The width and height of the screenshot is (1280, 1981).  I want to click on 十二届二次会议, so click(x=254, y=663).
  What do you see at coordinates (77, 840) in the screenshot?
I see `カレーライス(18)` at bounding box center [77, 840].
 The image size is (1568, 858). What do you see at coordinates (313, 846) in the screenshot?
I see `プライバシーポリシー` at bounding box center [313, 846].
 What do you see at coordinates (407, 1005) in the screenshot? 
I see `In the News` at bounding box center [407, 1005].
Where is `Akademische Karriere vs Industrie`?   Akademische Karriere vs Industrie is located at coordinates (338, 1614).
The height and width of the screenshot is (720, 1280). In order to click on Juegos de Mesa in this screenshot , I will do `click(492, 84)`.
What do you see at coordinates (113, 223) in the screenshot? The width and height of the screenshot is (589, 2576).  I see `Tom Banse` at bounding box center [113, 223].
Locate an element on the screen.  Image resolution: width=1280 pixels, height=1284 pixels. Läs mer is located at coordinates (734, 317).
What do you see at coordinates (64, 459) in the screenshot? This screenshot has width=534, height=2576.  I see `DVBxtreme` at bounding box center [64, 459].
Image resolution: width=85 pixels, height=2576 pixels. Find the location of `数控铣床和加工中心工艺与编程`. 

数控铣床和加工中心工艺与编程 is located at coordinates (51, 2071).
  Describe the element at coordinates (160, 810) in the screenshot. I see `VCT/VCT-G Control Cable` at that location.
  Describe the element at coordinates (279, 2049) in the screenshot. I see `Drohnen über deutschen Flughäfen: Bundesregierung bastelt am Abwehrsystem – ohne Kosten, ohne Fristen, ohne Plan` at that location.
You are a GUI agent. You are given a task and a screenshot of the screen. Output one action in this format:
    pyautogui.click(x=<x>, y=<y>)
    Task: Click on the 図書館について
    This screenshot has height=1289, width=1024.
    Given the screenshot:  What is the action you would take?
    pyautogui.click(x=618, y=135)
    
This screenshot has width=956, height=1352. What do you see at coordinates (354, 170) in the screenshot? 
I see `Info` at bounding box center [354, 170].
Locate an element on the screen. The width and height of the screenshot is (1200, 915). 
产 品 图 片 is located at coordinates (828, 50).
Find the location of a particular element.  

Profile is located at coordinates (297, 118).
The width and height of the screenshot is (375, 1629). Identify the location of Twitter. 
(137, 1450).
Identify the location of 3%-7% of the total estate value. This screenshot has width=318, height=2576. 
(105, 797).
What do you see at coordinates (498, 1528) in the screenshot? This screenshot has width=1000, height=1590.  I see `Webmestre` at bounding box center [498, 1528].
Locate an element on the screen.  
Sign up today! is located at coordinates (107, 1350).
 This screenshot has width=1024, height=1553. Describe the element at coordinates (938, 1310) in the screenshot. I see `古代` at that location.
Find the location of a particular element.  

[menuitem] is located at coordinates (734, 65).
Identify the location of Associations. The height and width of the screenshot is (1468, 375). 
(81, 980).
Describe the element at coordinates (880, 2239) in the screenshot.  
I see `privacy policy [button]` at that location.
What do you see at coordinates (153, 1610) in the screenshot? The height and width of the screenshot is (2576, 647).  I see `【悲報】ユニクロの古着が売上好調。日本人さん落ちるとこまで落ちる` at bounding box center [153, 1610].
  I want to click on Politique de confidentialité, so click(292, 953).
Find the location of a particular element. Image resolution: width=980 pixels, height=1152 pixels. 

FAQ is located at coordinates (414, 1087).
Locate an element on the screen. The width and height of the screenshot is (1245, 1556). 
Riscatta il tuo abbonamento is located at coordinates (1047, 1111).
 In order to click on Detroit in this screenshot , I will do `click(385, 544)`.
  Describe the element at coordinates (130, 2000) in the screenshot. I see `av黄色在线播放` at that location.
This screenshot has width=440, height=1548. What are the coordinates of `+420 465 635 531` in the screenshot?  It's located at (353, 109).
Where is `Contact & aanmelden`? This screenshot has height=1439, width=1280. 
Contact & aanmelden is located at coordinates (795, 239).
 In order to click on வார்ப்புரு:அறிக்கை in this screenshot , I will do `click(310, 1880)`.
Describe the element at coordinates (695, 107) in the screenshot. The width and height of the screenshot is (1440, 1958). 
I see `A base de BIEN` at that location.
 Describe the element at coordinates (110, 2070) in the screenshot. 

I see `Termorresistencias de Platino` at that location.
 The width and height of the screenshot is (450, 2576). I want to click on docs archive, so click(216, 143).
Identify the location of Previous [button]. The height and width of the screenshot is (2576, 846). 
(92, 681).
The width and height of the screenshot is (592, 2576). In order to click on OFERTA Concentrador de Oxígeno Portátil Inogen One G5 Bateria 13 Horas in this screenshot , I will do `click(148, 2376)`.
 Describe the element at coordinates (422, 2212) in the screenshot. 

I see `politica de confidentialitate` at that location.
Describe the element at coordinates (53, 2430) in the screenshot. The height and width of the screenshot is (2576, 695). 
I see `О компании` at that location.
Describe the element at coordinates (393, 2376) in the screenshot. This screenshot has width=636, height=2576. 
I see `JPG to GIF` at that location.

◇ ◇ ◇ ◇

**TASK PROMPT**
Reproduce the material in full, keeping every line exactly as given.

**ANSWER TO THIS TASK**
The width and height of the screenshot is (1280, 1981).  I want to click on 十二届二次会议, so click(x=254, y=663).
  What do you see at coordinates (77, 840) in the screenshot?
I see `カレーライス(18)` at bounding box center [77, 840].
 The image size is (1568, 858). What do you see at coordinates (313, 846) in the screenshot?
I see `プライバシーポリシー` at bounding box center [313, 846].
 What do you see at coordinates (407, 1005) in the screenshot? 
I see `In the News` at bounding box center [407, 1005].
Where is `Akademische Karriere vs Industrie`?   Akademische Karriere vs Industrie is located at coordinates (338, 1614).
The height and width of the screenshot is (720, 1280). In order to click on Juegos de Mesa in this screenshot , I will do `click(492, 84)`.
What do you see at coordinates (113, 223) in the screenshot? The width and height of the screenshot is (589, 2576).  I see `Tom Banse` at bounding box center [113, 223].
Locate an element on the screen.  Image resolution: width=1280 pixels, height=1284 pixels. Läs mer is located at coordinates (734, 317).
What do you see at coordinates (64, 459) in the screenshot? This screenshot has width=534, height=2576.  I see `DVBxtreme` at bounding box center [64, 459].
Image resolution: width=85 pixels, height=2576 pixels. Find the location of `数控铣床和加工中心工艺与编程`. 

数控铣床和加工中心工艺与编程 is located at coordinates (51, 2071).
  Describe the element at coordinates (160, 810) in the screenshot. I see `VCT/VCT-G Control Cable` at that location.
  Describe the element at coordinates (279, 2049) in the screenshot. I see `Drohnen über deutschen Flughäfen: Bundesregierung bastelt am Abwehrsystem – ohne Kosten, ohne Fristen, ohne Plan` at that location.
You are a GUI agent. You are given a task and a screenshot of the screen. Output one action in this format:
    pyautogui.click(x=<x>, y=<y>)
    Task: Click on the 図書館について
    This screenshot has height=1289, width=1024.
    Given the screenshot:  What is the action you would take?
    pyautogui.click(x=618, y=135)
    
This screenshot has width=956, height=1352. What do you see at coordinates (354, 170) in the screenshot? 
I see `Info` at bounding box center [354, 170].
Locate an element on the screen. The width and height of the screenshot is (1200, 915). 
产 品 图 片 is located at coordinates (828, 50).
Find the location of a particular element.  

Profile is located at coordinates (297, 118).
The width and height of the screenshot is (375, 1629). Identify the location of Twitter. 
(137, 1450).
Identify the location of 3%-7% of the total estate value. This screenshot has width=318, height=2576. 
(105, 797).
What do you see at coordinates (498, 1528) in the screenshot? This screenshot has width=1000, height=1590.  I see `Webmestre` at bounding box center [498, 1528].
Locate an element on the screen.  
Sign up today! is located at coordinates (107, 1350).
 This screenshot has width=1024, height=1553. Describe the element at coordinates (938, 1310) in the screenshot. I see `古代` at that location.
Find the location of a particular element.  

[menuitem] is located at coordinates (734, 65).
Identify the location of Associations. The height and width of the screenshot is (1468, 375). 
(81, 980).
Describe the element at coordinates (880, 2239) in the screenshot.  
I see `privacy policy [button]` at that location.
What do you see at coordinates (153, 1610) in the screenshot? The height and width of the screenshot is (2576, 647).  I see `【悲報】ユニクロの古着が売上好調。日本人さん落ちるとこまで落ちる` at bounding box center [153, 1610].
  I want to click on Politique de confidentialité, so click(292, 953).
Find the location of a particular element. Image resolution: width=980 pixels, height=1152 pixels. 

FAQ is located at coordinates (414, 1087).
Locate an element on the screen. The width and height of the screenshot is (1245, 1556). 
Riscatta il tuo abbonamento is located at coordinates (1047, 1111).
 In order to click on Detroit in this screenshot , I will do `click(385, 544)`.
  Describe the element at coordinates (130, 2000) in the screenshot. I see `av黄色在线播放` at that location.
This screenshot has width=440, height=1548. What are the coordinates of `+420 465 635 531` in the screenshot?  It's located at (353, 109).
Where is `Contact & aanmelden`? This screenshot has height=1439, width=1280. 
Contact & aanmelden is located at coordinates (795, 239).
 In order to click on வார்ப்புரு:அறிக்கை in this screenshot , I will do `click(310, 1880)`.
Describe the element at coordinates (695, 107) in the screenshot. The width and height of the screenshot is (1440, 1958). 
I see `A base de BIEN` at that location.
 Describe the element at coordinates (110, 2070) in the screenshot. 

I see `Termorresistencias de Platino` at that location.
 The width and height of the screenshot is (450, 2576). I want to click on docs archive, so click(216, 143).
Identify the location of Previous [button]. The height and width of the screenshot is (2576, 846). 
(92, 681).
The width and height of the screenshot is (592, 2576). In order to click on OFERTA Concentrador de Oxígeno Portátil Inogen One G5 Bateria 13 Horas in this screenshot , I will do `click(148, 2376)`.
 Describe the element at coordinates (422, 2212) in the screenshot. 

I see `politica de confidentialitate` at that location.
Describe the element at coordinates (53, 2430) in the screenshot. The height and width of the screenshot is (2576, 695). 
I see `О компании` at that location.
Describe the element at coordinates (393, 2376) in the screenshot. This screenshot has width=636, height=2576. 
I see `JPG to GIF` at that location.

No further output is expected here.